The immediate utility of MIBI will be for understanding the biological mechanisms present in disease microenvironments. The results demonstrate the ability to detect a range of marker expression across many tumor types. The images can be segmented to define cell boundaries and then the expression of phenotypic markers used to classify cell instances into their cell class, such as proliferating tumor cells or nonproliferating tumor cells and various immune cells. Additional markers have been used on other sample sets to further define myeloid cell subsets, B cell subsets and stromal elements including vascular endothelial cells. This study also demonstrated the possibilities for calculating distances between different cell subsets including tumor and immune cells in addition to PD-1 and PD-L1 expressing immune cell subsets.

Although only a few clinical assays measure more than a few protein markers, there is clearly a strong need for more predictive assays. This is especially acute for immune checkpoint inhibitors that demonstrate efficacy of 20–30% in certain tumor types. Recently a companion diagnostic assay for pembrolizumab has been developed based on IHC evaluation of PD-L1 expression in tumor biopsies. The overall response rate of 41% was achieved in patients with more than 50% of tumor cells positive for PD-L1 compared with an overall response rate of 20.6% in all patients in the study [23]. Clearly the presence of PD-L1 is a predictor of response but is not sufficient for accurately predicting response. A recent review of assays that predict response to anti–PD-1/PD-L1 showed that mIHC/IF had greater performance than PD-L1 IHC [24]. The hypothesis that additional biology underlies this response has appeal and has ultimately been waiting for tools that can measure the broader TME, particularly at the protein and cell level. As multiplex IHC technologies gain broader adoption it will be exciting to test if more sensitive and predictive assays can be developed to guide treatment.

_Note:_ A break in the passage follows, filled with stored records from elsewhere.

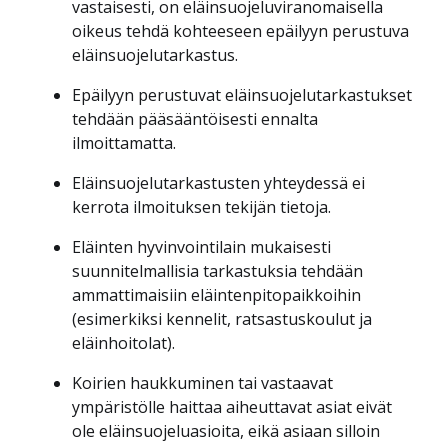
vastaisesti, on eläinsuojeluviranomaisella
oikeus tehdä kohteeseen epäilyyn perustuva
eläinsuojelutarkastus.
Epäilyyn perustuvat eläinsuojelutarkastukset
tehdään pääsääntöisesti ennalta
ilmoittamatta.
Eläinsuojelutarkastusten yhteydessä ei
kerrota ilmoituksen tekijän tietoja.
Eläinten hyvinvointilain mukaisesti
suunnitelmallisia tarkastuksia tehdään
ammattimaisiin eläintenpitopaikkoihin
(esimerkiksi kennelit, ratsastuskoulut ja
eläinhoitolat).
Koirien haukkuminen tai vastaavat
ympäristölle haittaa aiheuttavat asiat eivät
ole eläinsuojeluasioita, eikä asiaan silloin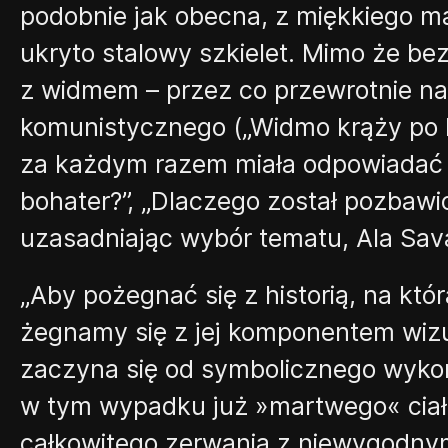
podobnie jak obecna, z miękkiego ma
ukryt
o
stalowy szkielet. Mimo że bez
z widmem – przez co przewrotnie na
komunistycznego
(
„Widmo krąży po 
za każdym razem miała odpowiadać n
bohater
?”
,
„Dlaczego
został pozbawion
uzasadniając wybór tematu
,
Ala
Sav
„Aby pożegnać się z historią, na któ
żegnamy się z jej komponentem wiz
zaczyna się od symbolicznego wykon
w tym
w
ypadku już
»
martwego
«
cia
całkowitego zerwania z niewygodnymi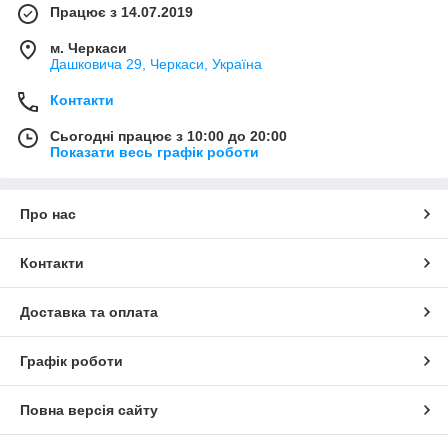
Працює з 14.07.2019
м. Черкаси
Дашковича 29, Черкаси, Україна
Контакти
Сьогодні працює з 10:00 до 20:00
Показати весь графік роботи
Про нас
Контакти
Доставка та оплата
Графік роботи
Повна версія сайту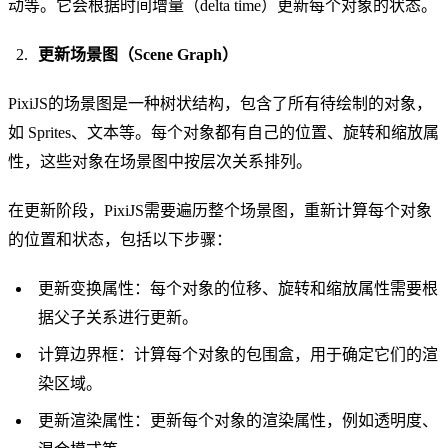
动等。它会根据时间增量（delta time）更新每个对象的状态。
更新场景图（Scene Graph）
PixiJS的场景图是一种树状结构，包含了所有待绘制的对象，
如 Sprites、文本等。每个对象都有自己的位置、旋转和缩放属
性，这些对象在场景图中按层次关系排列。
在更新阶段，PixiJS需要遍历整个场景图，重新计算每个对象
的位置和状态，包括以下步骤：
更新变换属性：每个对象的位移、旋转和缩放属性需要根
据父子关系进行更新。
计算边界框：计算每个对象的包围盒，用于确定它们的渲
染区域。
更新渲染属性：更新每个对象的渲染属性，例如透明度、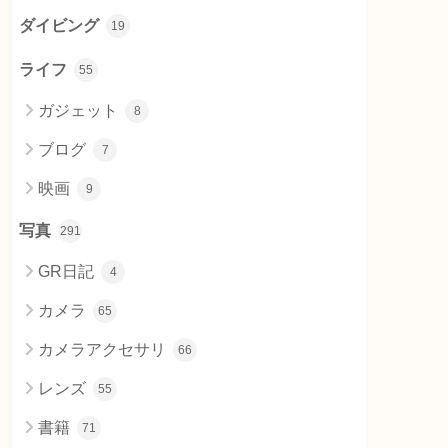
ダイビング
19
ライフ
55
ガジェット
8
ブログ
7
映画
9
写真
291
GR日記
4
カメラ
65
カメラアクセサリ
66
レンズ
55
書籍
71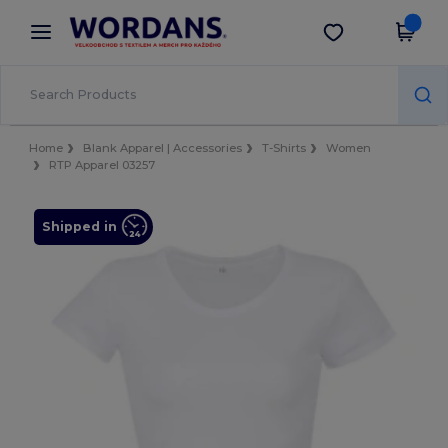
×
Aplikace Wordans
Stáhnout app
Lepší ceny v aplikaci!
Home
Blank Apparel | Accessories
T-Shirts
Women
RTP Apparel 03257
Shipped in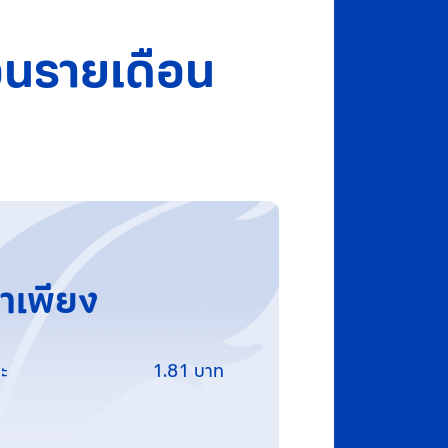
นรายเดือน
่ำเพียง
ะ
1.81 บาท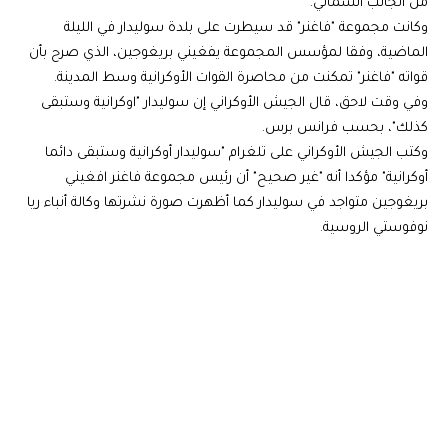
من الجانب الشمالي.
وكانت مجموعة "فاغنر" قد سيطرت على بلدة سوليدار في الليلة
الماضية، وفقا لمؤسس المجموعة يفغيني بريغوجين، الذي صرح بأن
قواته "فاغنر" تمكنت من محاصرة القوات الأوكرانية وسط المدينة.
وفي وقت لاحق، قال الجيش الأوكراني إن سوليدار "اوكرانية وستبقى
كذلك"، بحسب فرانس برس.
وكتب الجيش الأوكراني على تلغرام "سوليدار أوكرانية وستبقى دائما
أوكرانية" مؤكدا أنه "غير صحيح" أن رئيس مجموعة فاغنر افغيني
بريغوجين متواجد في سوليدار كما أظهرت صورة نشرتها وكالة أنباء ريا
نوفوستي الروسية.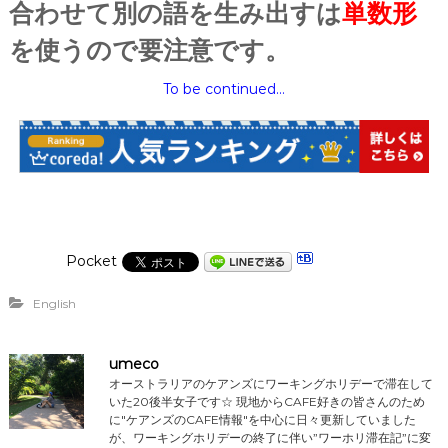
合わせて別の語を生み出すは
単数形
を使うので要注意です。
To be continued…
Pocket
English
umeco
オーストラリアのケアンズにワーキングホリデーで滞在して
いた20後半女子です☆ 現地からCAFE好きの皆さんのため
に"ケアンズのCAFE情報"を中心に日々更新していました
が、ワーキングホリデーの終了に伴い”ワーホリ滞在記”に変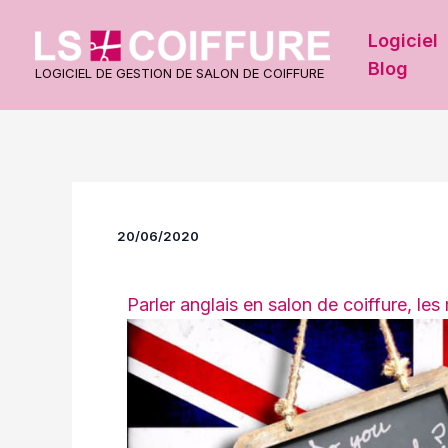
Aller
au
Logiciel
contenu
Blog
LOGICIEL DE GESTION DE SALON DE COIFFURE
20/06/2020
Parler anglais en salon de coiffure, les 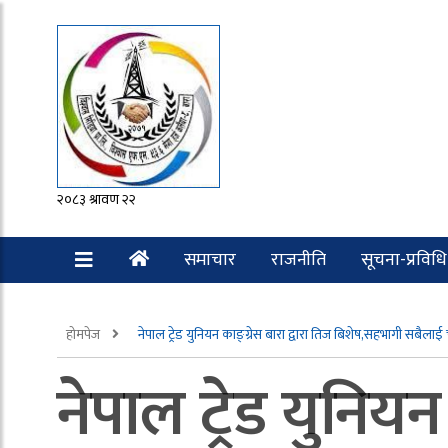
२०८३ श्रावण २२
समाचार
राजनीति
सूचना-प्रविधि
रोचक
होमपेज
नेपाल ट्रेड युनियन काङ्ग्रेस बारा द्वारा तिज बिशेष,सहभागी सबैलाई
नेपाल ट्रेड युनियन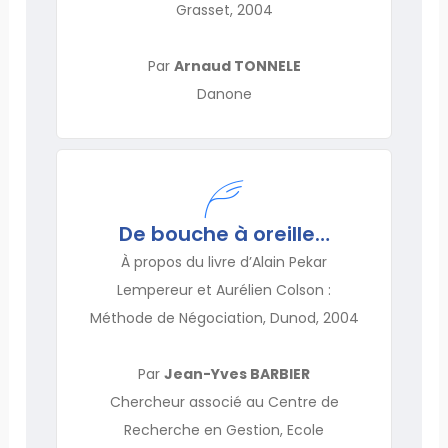
Grasset, 2004
Par
Arnaud TONNELE
Danone
De bouche à oreille…
À propos du livre d’Alain Pekar
Lempereur et Aurélien Colson :
Méthode de Négociation, Dunod, 2004
Par
Jean-Yves BARBIER
Chercheur associé au Centre de
Recherche en Gestion, Ecole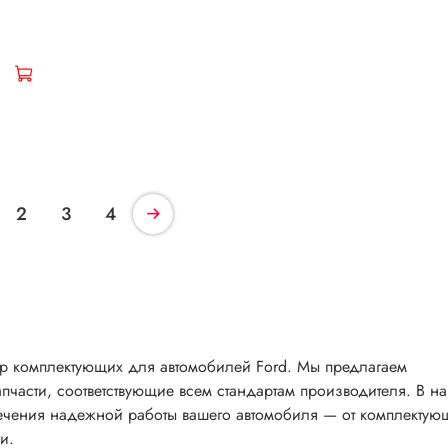
2
3
4
р комплектующих для автомобилей Ford. Мы предлагаем
части, соответствующие всем стандартам производителя. В н
печения надежной работы вашего автомобиля — от комплектую
и.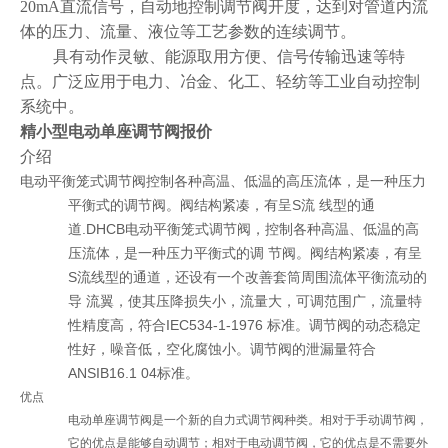
20mA直流信号，自动地控制调节阀开度，达到对管道内流
体的压力、流量、液位等工艺参数的连续调节。
具有动作灵敏、能源取用方便、信号传输迅速等特
点。广泛应用于电力、冶金、化工、轻纺等工业自动控制
系统中。
精小型电动单座调节阀报价
介绍
电动平衡笼式调节阀控制各种高温、低温的高压流体，是一种压力
平衡式的调节阀。阀结构紧凑，有呈S流 线型的通
道.DHCB电动平衡笼式调节阀，控制各种高温、低温的高
压流体，是一种压力平衡式的调 节阀。阀结构紧凑，有呈
S流线型的通道，还设有一个改善套筒周围流体平衡流动的
导 流翼，使其压降损失小，流量大，可调范围广，流量特
性精度高，符合IEC534-1-1976 标准。调节阀的动态稳定
性好，噪音低，空化腐蚀小。调节阀的泄漏量符合
ANSIB16.1 04标准。
优点
电动单座调节阀是一个新的自力式调节阀种类。相对于手动调节阀，
它的优点是能够自动调节；相对于电动调节阀，它的优点是不需要外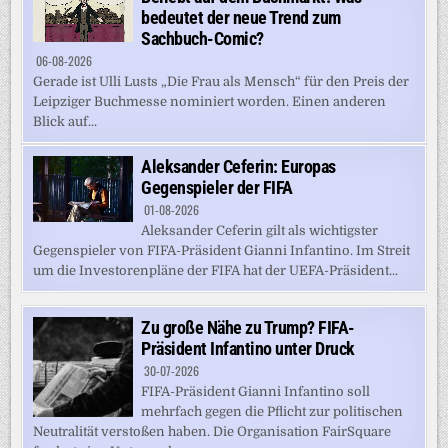
bedeutet der neue Trend zum
Sachbuch-Comic?
06-08-2026
Gerade ist Ulli Lusts „Die Frau als Mensch“ für den Preis der
Leipziger Buchmesse nominiert worden. Einen anderen
Blick auf...
Aleksander Ceferin: Europas
Gegenspieler der FIFA
01-08-2026
Aleksander Ceferin gilt als wichtigster
Gegenspieler von FIFA-Präsident Gianni Infantino. Im Streit
um die Investorenpläne der FIFA hat der UEFA-Präsident...
Zu große Nähe zu Trump? FIFA-
Präsident Infantino unter Druck
30-07-2026
FIFA-Präsident Gianni Infantino soll
mehrfach gegen die Pflicht zur politischen
Neutralität verstoßen haben. Die Organisation FairSquare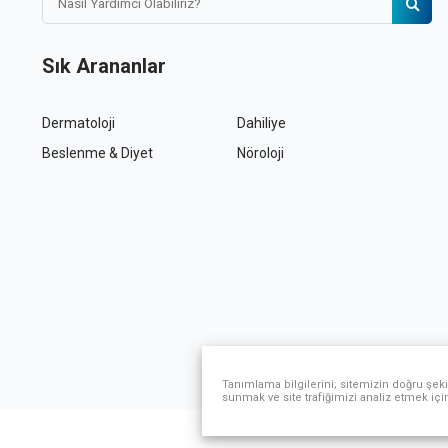
Sık Arananlar
Dermatoloji
Dahiliye
Beslenme & Diyet
Nöroloji
Tanımlama bilgilerini; sitemizin doğru şeki
sunmak ve site trafiğimizi analiz etmek içi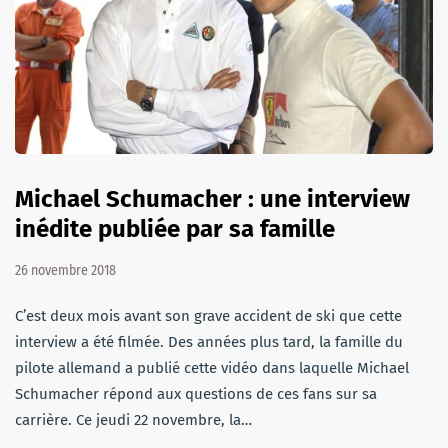
Michael Schumacher : une interview
inédite publiée par sa famille
26 novembre 2018
C’est deux mois avant son grave accident de ski que cette
interview a été filmée. Des années plus tard, la famille du
pilote allemand a publié cette vidéo dans laquelle Michael
Schumacher répond aux questions de ces fans sur sa
carrière. Ce jeudi 22 novembre, la…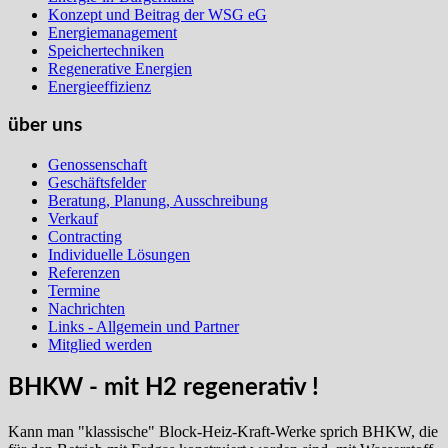
Konzept und Beitrag der WSG eG
Energiemanagement
Speichertechniken
Regenerative Energien
Energieeffizienz
über uns
Genossenschaft
Geschäftsfelder
Beratung, Planung, Ausschreibung
Verkauf
Contracting
Individuelle Lösungen
Referenzen
Termine
Nachrichten
Links - Allgemein und Partner
Mitglied werden
BHKW - mit H2 regenerativ !
Kann man "klassische" Block-Heiz-Kraft-Werke sprich BHKW, die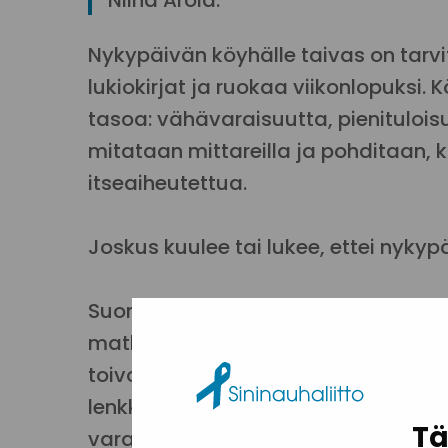
Niina Arola.
Nykypäivän köyhälle taivas on tarvit
lukiokirjat ja ruokaa viikonlopuksi
tasoa: vähävaraisuutta, pienituloi
mitataan mittareilla ja pohditaan,
itseaiheutettua.
Joskus kuulee tai lukee, ettei nyky
Suomalainen köyhyys on muutakin k
matkasta. Köyhyys on umpikuja, ulo
toivottomuutta tulevaisuudesta. Se 
lenkkimakkaraa ja makaronia. Se on 
Tä
varaa hankkia urheiluvälineitä tai 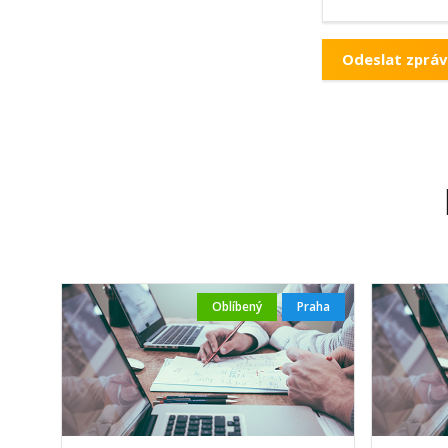
Oblíbený
Praha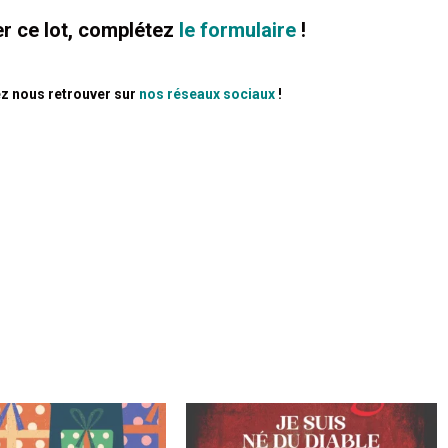
r ce lot, complétez
le formulaire
!
ez nous retrouver sur
nos réseaux sociaux
!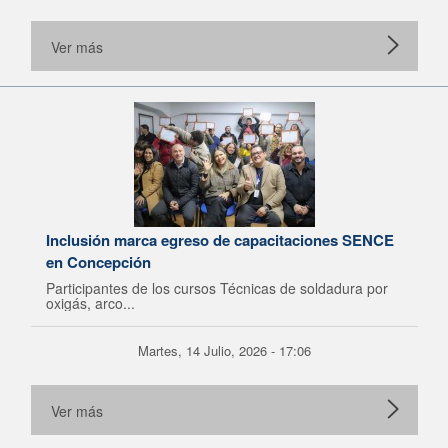
Ver más
Inclusión marca egreso de capacitaciones SENCE
en Concepción
Participantes de los cursos Técnicas de soldadura por
oxigás, arco...
Martes, 14 Julio, 2026 - 17:06
Ver más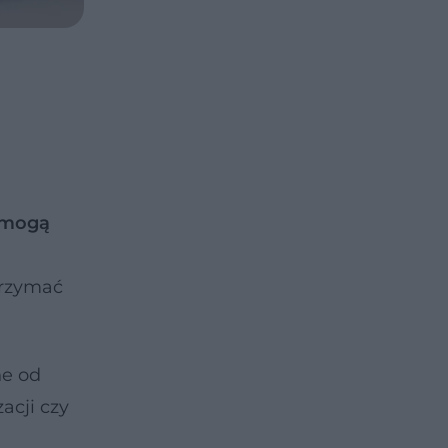
 mogą
trzymać
ne od
acji czy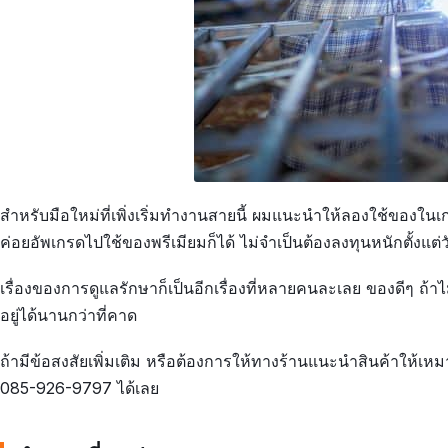
สำหรับมือใหม่ที่เพิ่งเริ่มทำงานสายนี้ ผมแนะนำให้ลองใช้ของใ
ค่อยอัพเกรดไปใช้ของพรีเมียมก็ได้ ไม่จำเป็นต้องลงทุนหนักตั้งแต่
เรื่องของการดูแลรักษาก็เป็นอีกเรื่องที่หลายคนละเลย ของดีๆ ถ้าไ
อยู่ได้นานกว่าที่คาด
ถ้ามีข้อสงสัยเพิ่มเติม หรือต้องการให้ทางร้านแนะนำสินค้าให้เ
085-926-9797 ได้เลย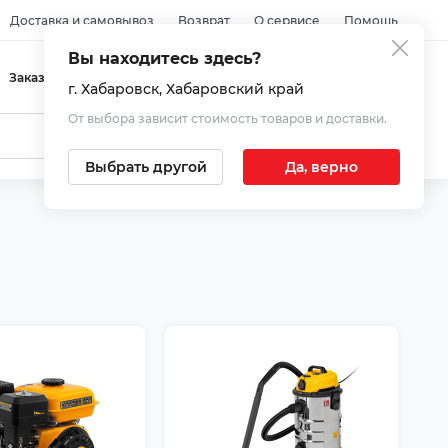
Доставка и самовывоз
Возврат
О сервисе
Помощь
Вы находитесь здесь?
Войти
Заказы
Избранное
Корзина
г. Хабаровск
, Хабаровский край
От выбора зависит стоимость товаров и доставки.
Выбрать другой
Да, верно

A recent study using MIBI to analyze triple negative breast cancer samples showed a positive association between overall survival and the presence of compartmentalized histology, in which immune cells and tumor cells are spatially segregated, in contrast to samples that showed mixing of immune and tumor cells [12]. In a separate blinded study, MIBI was used to quantify the intensity of HER2 expression and percent of HER2-positive cells in breast carcinoma samples and the results strongly correlated with pathologist-derived HER2 IHC score [14]. In conclusion, MIBI provides a complementary tool to molecular genomics and digital imaging techniques being used to characterize the TME. Future studies using the subcelluar resolution and multiparametric capabilities of MIBI should yield additional insights into the drivers of immune dysfunction within the TME.